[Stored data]
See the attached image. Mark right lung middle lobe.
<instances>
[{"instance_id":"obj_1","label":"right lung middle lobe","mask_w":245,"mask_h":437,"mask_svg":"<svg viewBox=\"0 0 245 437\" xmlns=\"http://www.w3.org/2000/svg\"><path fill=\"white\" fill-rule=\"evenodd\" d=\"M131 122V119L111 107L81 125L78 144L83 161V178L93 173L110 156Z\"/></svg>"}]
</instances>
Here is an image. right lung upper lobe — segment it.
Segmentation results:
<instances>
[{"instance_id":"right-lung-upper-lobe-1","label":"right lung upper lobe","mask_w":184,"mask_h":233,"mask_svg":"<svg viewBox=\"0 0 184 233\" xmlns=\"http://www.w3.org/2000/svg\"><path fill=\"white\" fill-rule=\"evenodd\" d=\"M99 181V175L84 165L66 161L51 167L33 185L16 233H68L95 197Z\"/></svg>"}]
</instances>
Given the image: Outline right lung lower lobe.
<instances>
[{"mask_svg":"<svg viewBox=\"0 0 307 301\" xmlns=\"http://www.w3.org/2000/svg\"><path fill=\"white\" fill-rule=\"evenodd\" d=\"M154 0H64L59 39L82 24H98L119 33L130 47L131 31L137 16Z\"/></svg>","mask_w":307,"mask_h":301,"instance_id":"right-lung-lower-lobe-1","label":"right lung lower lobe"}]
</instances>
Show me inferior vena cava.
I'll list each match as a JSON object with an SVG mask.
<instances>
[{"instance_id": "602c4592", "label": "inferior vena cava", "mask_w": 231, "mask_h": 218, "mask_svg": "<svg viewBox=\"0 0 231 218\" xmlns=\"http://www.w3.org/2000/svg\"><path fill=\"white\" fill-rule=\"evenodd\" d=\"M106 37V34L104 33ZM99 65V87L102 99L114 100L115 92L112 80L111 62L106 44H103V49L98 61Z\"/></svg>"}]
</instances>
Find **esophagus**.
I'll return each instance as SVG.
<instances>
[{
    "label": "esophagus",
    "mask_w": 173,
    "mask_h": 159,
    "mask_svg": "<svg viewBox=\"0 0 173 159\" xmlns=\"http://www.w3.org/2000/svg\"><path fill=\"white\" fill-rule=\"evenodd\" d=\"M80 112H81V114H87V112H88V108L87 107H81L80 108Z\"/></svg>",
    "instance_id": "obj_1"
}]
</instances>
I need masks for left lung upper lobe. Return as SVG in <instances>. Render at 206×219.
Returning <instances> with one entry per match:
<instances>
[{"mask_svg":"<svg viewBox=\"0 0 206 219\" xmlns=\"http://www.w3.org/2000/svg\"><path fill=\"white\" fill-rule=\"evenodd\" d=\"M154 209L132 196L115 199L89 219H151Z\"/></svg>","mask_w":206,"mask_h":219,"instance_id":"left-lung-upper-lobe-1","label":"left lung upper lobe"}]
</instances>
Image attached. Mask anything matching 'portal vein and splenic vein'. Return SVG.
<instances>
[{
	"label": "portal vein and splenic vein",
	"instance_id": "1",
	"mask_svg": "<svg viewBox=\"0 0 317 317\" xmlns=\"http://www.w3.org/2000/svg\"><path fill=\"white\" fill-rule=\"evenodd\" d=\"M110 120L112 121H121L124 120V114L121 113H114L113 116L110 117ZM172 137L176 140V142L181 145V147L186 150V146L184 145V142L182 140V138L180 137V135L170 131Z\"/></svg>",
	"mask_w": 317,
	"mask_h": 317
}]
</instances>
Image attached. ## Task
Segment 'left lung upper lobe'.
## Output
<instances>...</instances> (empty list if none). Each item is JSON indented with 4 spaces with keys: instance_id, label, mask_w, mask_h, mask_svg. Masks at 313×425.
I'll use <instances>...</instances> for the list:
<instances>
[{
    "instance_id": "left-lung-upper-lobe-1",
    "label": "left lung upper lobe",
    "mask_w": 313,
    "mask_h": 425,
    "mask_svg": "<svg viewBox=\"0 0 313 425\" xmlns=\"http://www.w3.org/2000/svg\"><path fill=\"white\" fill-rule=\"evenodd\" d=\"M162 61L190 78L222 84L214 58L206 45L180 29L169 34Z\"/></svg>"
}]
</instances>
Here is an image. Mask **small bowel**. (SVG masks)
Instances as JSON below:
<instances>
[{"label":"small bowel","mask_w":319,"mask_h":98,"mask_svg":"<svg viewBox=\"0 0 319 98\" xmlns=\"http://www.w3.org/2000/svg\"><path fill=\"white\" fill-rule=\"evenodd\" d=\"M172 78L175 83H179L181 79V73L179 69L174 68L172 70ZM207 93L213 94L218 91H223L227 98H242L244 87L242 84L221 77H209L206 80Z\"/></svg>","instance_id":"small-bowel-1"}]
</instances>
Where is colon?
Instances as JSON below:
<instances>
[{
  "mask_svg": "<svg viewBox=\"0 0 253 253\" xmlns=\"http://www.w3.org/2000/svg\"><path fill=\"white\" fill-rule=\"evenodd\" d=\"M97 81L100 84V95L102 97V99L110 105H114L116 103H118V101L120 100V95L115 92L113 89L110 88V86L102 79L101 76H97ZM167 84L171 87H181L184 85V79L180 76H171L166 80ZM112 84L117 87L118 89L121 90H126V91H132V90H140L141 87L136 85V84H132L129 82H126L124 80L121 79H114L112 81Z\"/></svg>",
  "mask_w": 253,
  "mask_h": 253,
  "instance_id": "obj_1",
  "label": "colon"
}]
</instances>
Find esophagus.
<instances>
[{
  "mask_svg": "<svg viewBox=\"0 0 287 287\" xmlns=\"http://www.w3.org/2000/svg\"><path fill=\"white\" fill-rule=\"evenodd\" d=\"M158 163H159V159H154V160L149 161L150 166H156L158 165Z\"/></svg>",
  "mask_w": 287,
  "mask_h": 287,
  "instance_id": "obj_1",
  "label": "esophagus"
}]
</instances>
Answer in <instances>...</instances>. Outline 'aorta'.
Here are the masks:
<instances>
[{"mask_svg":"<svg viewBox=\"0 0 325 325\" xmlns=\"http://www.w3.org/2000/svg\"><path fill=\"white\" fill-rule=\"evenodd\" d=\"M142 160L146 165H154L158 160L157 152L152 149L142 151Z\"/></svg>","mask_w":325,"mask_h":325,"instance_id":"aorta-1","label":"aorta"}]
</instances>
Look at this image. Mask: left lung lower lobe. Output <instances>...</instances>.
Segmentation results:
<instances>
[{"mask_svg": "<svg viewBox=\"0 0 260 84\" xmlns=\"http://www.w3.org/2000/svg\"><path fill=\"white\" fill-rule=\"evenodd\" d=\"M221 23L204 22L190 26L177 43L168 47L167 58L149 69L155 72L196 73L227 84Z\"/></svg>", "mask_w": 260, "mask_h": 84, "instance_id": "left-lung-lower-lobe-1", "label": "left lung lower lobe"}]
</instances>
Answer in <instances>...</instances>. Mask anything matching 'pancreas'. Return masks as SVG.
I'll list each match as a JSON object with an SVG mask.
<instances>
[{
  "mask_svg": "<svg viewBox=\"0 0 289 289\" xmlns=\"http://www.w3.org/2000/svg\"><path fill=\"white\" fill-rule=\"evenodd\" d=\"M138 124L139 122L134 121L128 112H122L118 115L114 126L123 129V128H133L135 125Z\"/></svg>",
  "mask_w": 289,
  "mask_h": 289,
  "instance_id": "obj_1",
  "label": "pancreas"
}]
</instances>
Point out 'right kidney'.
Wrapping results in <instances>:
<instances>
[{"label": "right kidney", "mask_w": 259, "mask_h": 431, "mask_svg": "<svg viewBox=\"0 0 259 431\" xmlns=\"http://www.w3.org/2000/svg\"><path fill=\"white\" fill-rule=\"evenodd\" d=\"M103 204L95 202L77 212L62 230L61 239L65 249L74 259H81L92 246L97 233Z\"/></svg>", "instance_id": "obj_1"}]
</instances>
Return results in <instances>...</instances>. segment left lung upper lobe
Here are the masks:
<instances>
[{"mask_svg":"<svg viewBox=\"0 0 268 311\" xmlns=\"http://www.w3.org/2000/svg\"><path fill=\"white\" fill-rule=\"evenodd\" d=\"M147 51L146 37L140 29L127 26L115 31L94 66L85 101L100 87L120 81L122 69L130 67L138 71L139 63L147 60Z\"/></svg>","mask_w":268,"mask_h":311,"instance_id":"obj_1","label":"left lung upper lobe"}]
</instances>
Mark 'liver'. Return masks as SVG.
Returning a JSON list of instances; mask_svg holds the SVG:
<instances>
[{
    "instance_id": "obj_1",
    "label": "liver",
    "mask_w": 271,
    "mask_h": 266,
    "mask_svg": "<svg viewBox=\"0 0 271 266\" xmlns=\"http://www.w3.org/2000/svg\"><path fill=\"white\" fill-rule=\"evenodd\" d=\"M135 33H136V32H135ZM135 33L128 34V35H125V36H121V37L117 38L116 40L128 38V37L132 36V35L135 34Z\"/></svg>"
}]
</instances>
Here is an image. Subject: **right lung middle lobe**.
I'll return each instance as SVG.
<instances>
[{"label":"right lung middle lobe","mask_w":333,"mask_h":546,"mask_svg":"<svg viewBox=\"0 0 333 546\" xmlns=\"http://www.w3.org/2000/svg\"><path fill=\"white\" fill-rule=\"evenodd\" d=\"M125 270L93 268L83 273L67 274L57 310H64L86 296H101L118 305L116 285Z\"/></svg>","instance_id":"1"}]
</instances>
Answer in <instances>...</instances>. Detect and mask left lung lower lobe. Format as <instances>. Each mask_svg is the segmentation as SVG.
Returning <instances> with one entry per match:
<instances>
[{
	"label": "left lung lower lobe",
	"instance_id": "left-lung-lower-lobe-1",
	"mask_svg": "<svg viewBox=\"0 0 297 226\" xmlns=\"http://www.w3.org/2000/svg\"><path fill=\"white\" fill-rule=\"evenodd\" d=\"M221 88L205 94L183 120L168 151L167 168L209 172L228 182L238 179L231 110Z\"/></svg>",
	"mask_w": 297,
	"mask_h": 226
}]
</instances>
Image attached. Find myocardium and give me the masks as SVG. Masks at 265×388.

▶ Your objective:
Quote, without alteration, the final stretch of the entries: the line with "Here is an image. Subject: **right" onward to the last line.

▶ Answer box:
Here is an image. Subject: **right lung middle lobe**.
I'll return each instance as SVG.
<instances>
[{"label":"right lung middle lobe","mask_w":333,"mask_h":546,"mask_svg":"<svg viewBox=\"0 0 333 546\" xmlns=\"http://www.w3.org/2000/svg\"><path fill=\"white\" fill-rule=\"evenodd\" d=\"M125 270L93 268L83 273L67 274L57 310H64L86 296H101L118 305L116 285Z\"/></svg>","instance_id":"1"}]
</instances>
Answer in <instances>...</instances>. Detect and mask left lung lower lobe. Format as <instances>. Each mask_svg is the segmentation as SVG.
Returning <instances> with one entry per match:
<instances>
[{
	"label": "left lung lower lobe",
	"instance_id": "left-lung-lower-lobe-1",
	"mask_svg": "<svg viewBox=\"0 0 297 226\" xmlns=\"http://www.w3.org/2000/svg\"><path fill=\"white\" fill-rule=\"evenodd\" d=\"M221 88L205 94L183 120L168 151L167 168L209 172L228 182L238 179L231 110Z\"/></svg>",
	"mask_w": 297,
	"mask_h": 226
}]
</instances>
Image attached. Find myocardium and give me the masks as SVG. Masks at 265×388.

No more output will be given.